Problem to solve>
Reproduce every record below exactly as written, but leave out any pictures.

Records for the exercise>

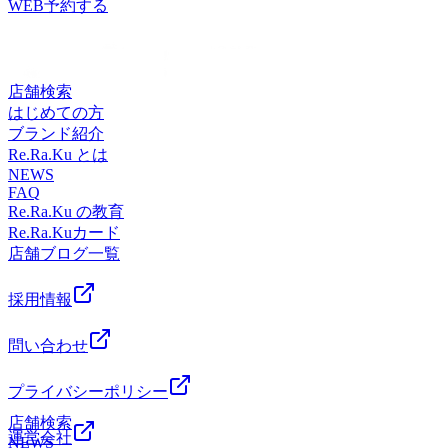
11:00～20:00ご案内が可能です♪スタッフ一同、お客様のご来
WEB予約する
TEL：03-6715-9810本日は15:00～20:00ご案内が可能です♪ス
多摩川線 蒲田駅 京急蒲田駅 からもアクセスしやすい!提携
店を心よりお待ちしております。===========Re.Ra.Ku東
タッフ一同、お客様のご来店を心よりお待ちしております。
駐車場2時間無料♪【場所】 JR蒲田駅 南口改札から徒歩1
急プラザ蒲田店☆大井町・大森・蒲田・川崎・鶴見エリアで
===========Re.Ra.Ku東急プラザ蒲田店☆大井町・大森・
分! 東急プラザ蒲田 7Fお気軽にご来店ください【ご予約】
大人気のリラクゼーションスタジオ☆ 【アクセス】最寄駅
蒲田・川崎・鶴見エリアで大人気のリラクゼーションスタジ
TEL：03-6715-9810
JR京浜東北線・東急池上線・東急多摩川線 蒲田駅 京急蒲田
店舗検索
オ☆ 【アクセス】最寄駅 JR京浜東北線・東急池上線・東急
駅 からもアクセスしやすい!提携駐車場2時間無料♪【場
はじめての方
多摩川線 蒲田駅 京急蒲田駅 からもアクセスしやすい!提携
所】 JR蒲田駅 南口改札から徒歩1分! 東急プラザ蒲田 7Fお
ブランド紹介
駐車場2時間無料♪【場所】 JR蒲田駅 南口改札から徒歩1
気軽にご来店ください【ご予約】TEL：03-6715-9810
Re.Ra.Ku とは
分! 東急プラザ蒲田 7Fお気軽にご来店ください【ご予約】
NEWS
TEL：03-6715-9810
FAQ
Re.Ra.Ku の教育
Re.Ra.Kuカード
店舗ブログ一覧
採用情報
問い合わせ
プライバシーポリシー
店舗検索
運営会社
NEWS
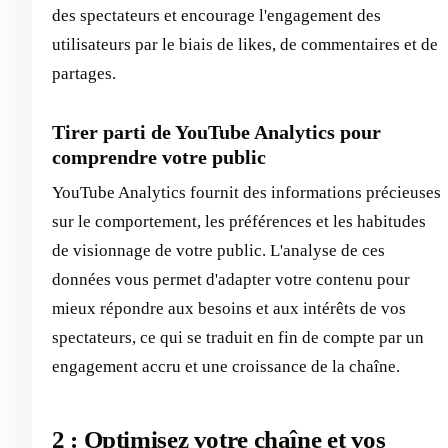
des spectateurs et encourage l'engagement des
utilisateurs par le biais de likes, de commentaires et de
partages.
Tirer parti de YouTube Analytics pour
comprendre votre public
YouTube Analytics fournit des informations précieuses
sur le comportement, les préférences et les habitudes
de visionnage de votre public. L'analyse de ces
données vous permet d'adapter votre contenu pour
mieux répondre aux besoins et aux intérêts de vos
spectateurs, ce qui se traduit en fin de compte par un
engagement accru et une croissance de la chaîne.
2 : Optimisez votre chaîne et vos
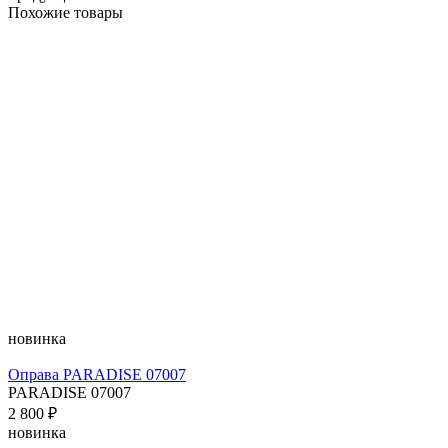
Похожие товары
новинка
Оправа PARADISE 07007
PARADISE 07007
2 800 ₽
новинка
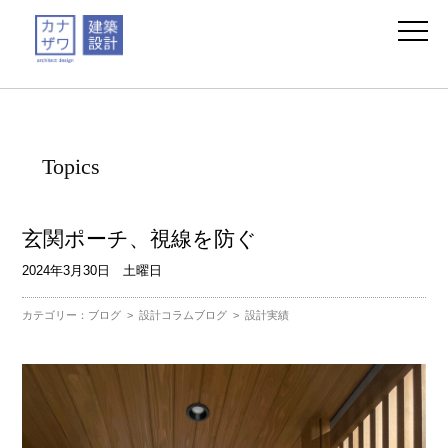
Topics
玄関ポーチ、視線を防ぐ
2024年3月30日 土曜日
カテゴリー：
ブログ
>
設計コラムブログ
>
設計実績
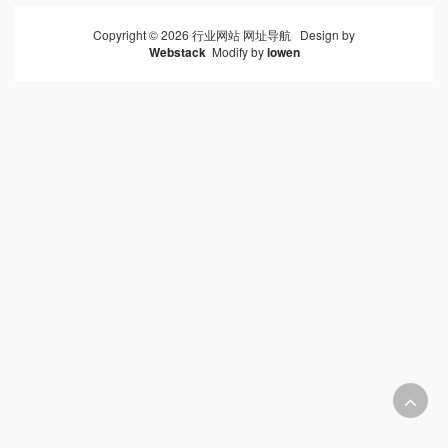
Copyright © 2026 行业网站 网址导航 Design by
Webstack
Modify by
iowen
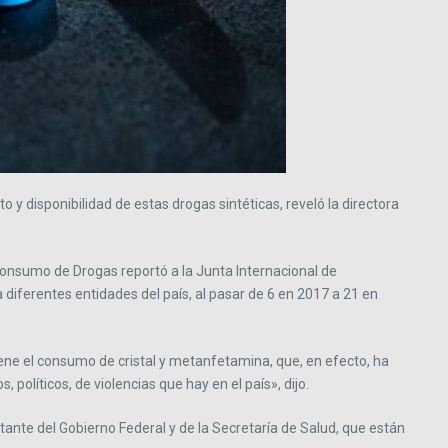
y disponibilidad de estas drogas sintéticas, reveló la directora
Consumo de Drogas reportó a la Junta Internacional de
diferentes entidades del país, al pasar de 6 en 2017 a 21 en
iene el consumo de cristal y metanfetamina, que, en efecto, ha
olíticos, de violencias que hay en el país», dijo.
nte del Gobierno Federal y de la Secretaría de Salud, que están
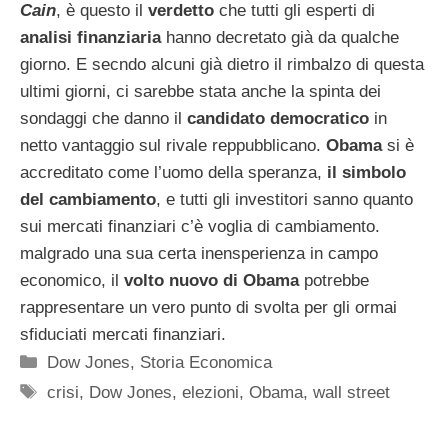
Cain
, è questo il
verdetto
che tutti gli esperti di
analisi finanziaria
hanno decretato già da qualche
giorno. E secndo alcuni già dietro il rimbalzo di questa
ultimi giorni, ci sarebbe stata anche la spinta dei
sondaggi che danno il
candidato democratico
in
netto vantaggio sul rivale reppubblicano.
Obama
si è
accreditato come l’uomo della speranza,
il simbolo
del cambiamento
, e tutti gli investitori sanno quanto
sui mercati finanziari c’è voglia di cambiamento.
malgrado una sua certa inensperienza in campo
economico, il
volto nuovo di Obama
potrebbe
rappresentare un vero punto di svolta per gli ormai
sfiduciati mercati finanziari.
Categorie
Dow Jones
,
Storia Economica
Tag
crisi
,
Dow Jones
,
elezioni
,
Obama
,
wall street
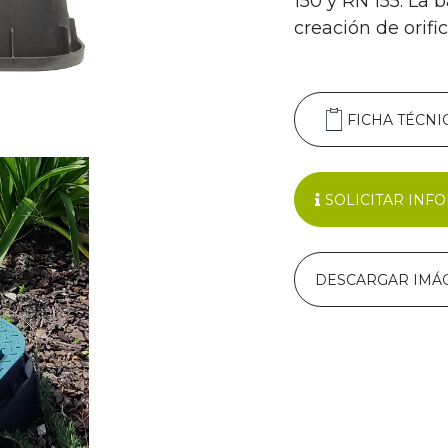
150 y RN 155. La b
creación de orific
FICHA TÉCNI
SOLICITAR INF
DESCARGAR IMÁ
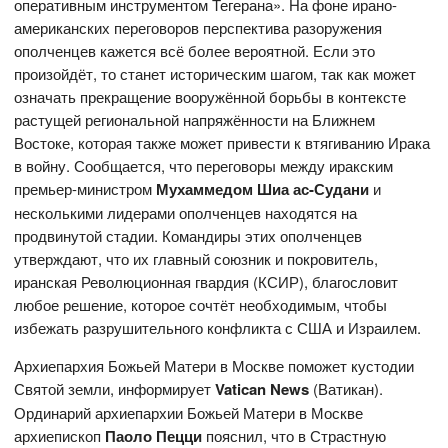
оперативным инструментом Тегерана». На фоне ирано-
американских переговоров перспектива разоружения
ополченцев кажется всё более вероятной. Если это
произойдёт, то станет историческим шагом, так как может
означать прекращение вооружённой борьбы в контексте
растущей региональной напряжённости на Ближнем
Востоке, которая также может привести к втягиванию Ирака
в войну. Сообщается, что переговоры между иракским
премьер-министром
Мухаммедом Шиа ас-Судани
и
несколькими лидерами ополченцев находятся на
продвинутой стадии. Командиры этих ополченцев
утверждают, что их главный союзник и покровитель,
иранская Революционная гвардия (КСИР), благословит
любое решение, которое сочтёт необходимым, чтобы
избежать разрушительного конфликта с США и Израилем.
Архиепархия Божьей Матери в Москве поможет кустодии
Святой земли, информирует
Vatican News
(Ватикан).
Ординарий архиепархии Божьей Матери в Москве
архиепископ
Паоло Пецци
пояснил, что в Страстную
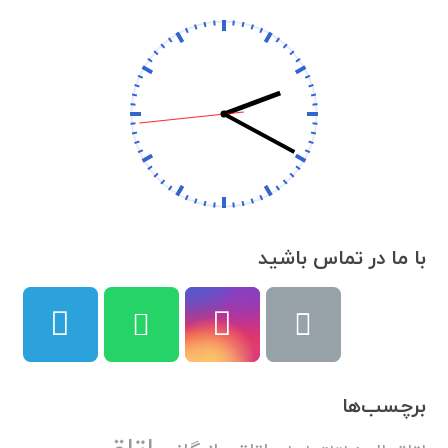
با ما در تماس باشید
برچسب‌ها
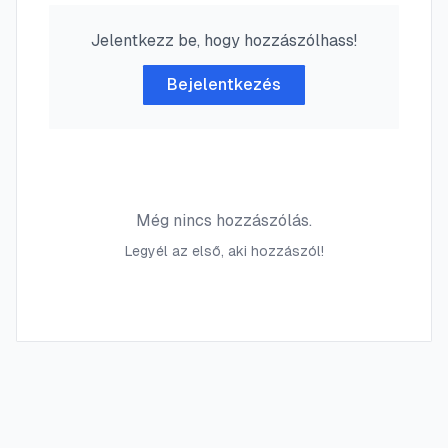
Jelentkezz be, hogy hozzászólhass!
Bejelentkezés
Még nincs hozzászólás.
Legyél az első, aki hozzászól!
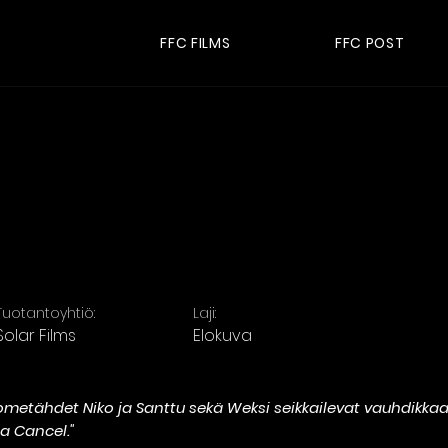
FFC FILMS
FFC POST
Tuotantoyhtiö:
Laji:
Solar Films
Elokuva
sometähdet Niko ja Santtu sekä Weksi seikkailevat vauhdikka
a Cancel."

Result>
11:00～20:00ご案内が可能です♪スタッフ一同、お客様のご来
WEB予約する
TEL：03-6715-9810本日は15:00～20:00ご案内が可能です♪ス
多摩川線 蒲田駅 京急蒲田駅 からもアクセスしやすい!提携
店を心よりお待ちしております。===========Re.Ra.Ku東
タッフ一同、お客様のご来店を心よりお待ちしております。
駐車場2時間無料♪【場所】 JR蒲田駅 南口改札から徒歩1
急プラザ蒲田店☆大井町・大森・蒲田・川崎・鶴見エリアで
===========Re.Ra.Ku東急プラザ蒲田店☆大井町・大森・
分! 東急プラザ蒲田 7Fお気軽にご来店ください【ご予約】
大人気のリラクゼーションスタジオ☆ 【アクセス】最寄駅
蒲田・川崎・鶴見エリアで大人気のリラクゼーションスタジ
TEL：03-6715-9810
JR京浜東北線・東急池上線・東急多摩川線 蒲田駅 京急蒲田
店舗検索
オ☆ 【アクセス】最寄駅 JR京浜東北線・東急池上線・東急
駅 からもアクセスしやすい!提携駐車場2時間無料♪【場
はじめての方
多摩川線 蒲田駅 京急蒲田駅 からもアクセスしやすい!提携
所】 JR蒲田駅 南口改札から徒歩1分! 東急プラザ蒲田 7Fお
ブランド紹介
駐車場2時間無料♪【場所】 JR蒲田駅 南口改札から徒歩1
気軽にご来店ください【ご予約】TEL：03-6715-9810
Re.Ra.Ku とは
分! 東急プラザ蒲田 7Fお気軽にご来店ください【ご予約】
NEWS
TEL：03-6715-9810
FAQ
Re.Ra.Ku の教育
Re.Ra.Kuカード
店舗ブログ一覧
採用情報
問い合わせ
プライバシーポリシー
店舗検索
運営会社
NEWS
des spectateurs et encourage l'engagement des
utilisateurs par le biais de likes, de commentaires et de
partages.
Tirer parti de YouTube Analytics pour
comprendre votre public
YouTube Analytics fournit des informations précieuses
sur le comportement, les préférences et les habitudes
de visionnage de votre public. L'analyse de ces
données vous permet d'adapter votre contenu pour
mieux répondre aux besoins et aux intérêts de vos
spectateurs, ce qui se traduit en fin de compte par un
engagement accru et une croissance de la chaîne.
2 : Optimisez votre chaîne et vos
Похожие товары
новинка
Оправа PARADISE 07007
PARADISE 07007
2 800 ₽
новинка
Topics
玄関ポーチ、視線を防ぐ
2024年3月30日 土曜日
カテゴリー：
ブログ
>
設計コラムブログ
>
設計実績
Copyright © 2026 行业网站 网址导航 Design by
Webstack
Modify by
iowen
y disponibilidad de estas drogas sintéticas, reveló la directora
Consumo de Drogas reportó a la Junta Internacional de
diferentes entidades del país, al pasar de 6 en 2017 a 21 en
iene el consumo de cristal y metanfetamina, que, en efecto, ha
olíticos, de violencias que hay en el país», dijo.
nte del Gobierno Federal y de la Secretaría de Salud, que están
Cain
, è questo il
verdetto
che tutti gli esperti di
analisi finanziaria
hanno decretato già da qualche
giorno. E secndo alcuni già dietro il rimbalzo di questa
ultimi giorni, ci sarebbe stata anche la spinta dei
sondaggi che danno il
candidato democratico
in
netto vantaggio sul rivale reppubblicano.
Obama
si è
accreditato come l’uomo della speranza,
il simbolo
del cambiamento
, e tutti gli investitori sanno quanto
sui mercati finanziari c’è voglia di cambiamento.
malgrado una sua certa inensperienza in campo
economico, il
volto nuovo di Obama
potrebbe
rappresentare un vero punto di svolta per gli ormai
sfiduciati mercati finanziari.
Categorie
Dow Jones
,
Storia Economica
Tag
crisi
,
Dow Jones
,
elezioni
,
Obama
,
wall street
150 y RN 155. La b
creación de orific
FICHA TÉCNI
SOLICITAR INF
DESCARGAR IMÁ
оперативным инструментом Тегерана». На фоне ирано-
американских переговоров перспектива разоружения
ополченцев кажется всё более вероятной. Если это
произойдёт, то станет историческим шагом, так как может
означать прекращение вооружённой борьбы в контексте
растущей региональной напряжённости на Ближнем
Востоке, которая также может привести к втягиванию Ирака
в войну. Сообщается, что переговоры между иракским
премьер-министром
Мухаммедом Шиа ас-Судани
и
несколькими лидерами ополченцев находятся на
продвинутой стадии. Командиры этих ополченцев
утверждают, что их главный союзник и покровитель,
иранская Революционная гвардия (КСИР), благословит
любое решение, которое сочтёт необходимым, чтобы
избежать разрушительного конфликта с США и Израилем.
Архиепархия Божьей Матери в Москве поможет кустодии
Святой земли, информирует
Vatican News
(Ватикан).
Ординарий архиепархии Божьей Матери в Москве
архиепископ
Паоло Пецци
пояснил, что в Страстную
با ما در تماس باشید
برچسب‌ها
Jelentkezz be, hogy hozzászólhass!
Bejelentkezés
Még nincs hozzászólás.
Legyél az első, aki hozzászól!
FFC FILMS
FFC POST
Tuotantoyhtiö:
Laji:
Solar Films
Elokuva
sometähdet Niko ja Santtu sekä Weksi seikkailevat vauhdikka
a Cancel."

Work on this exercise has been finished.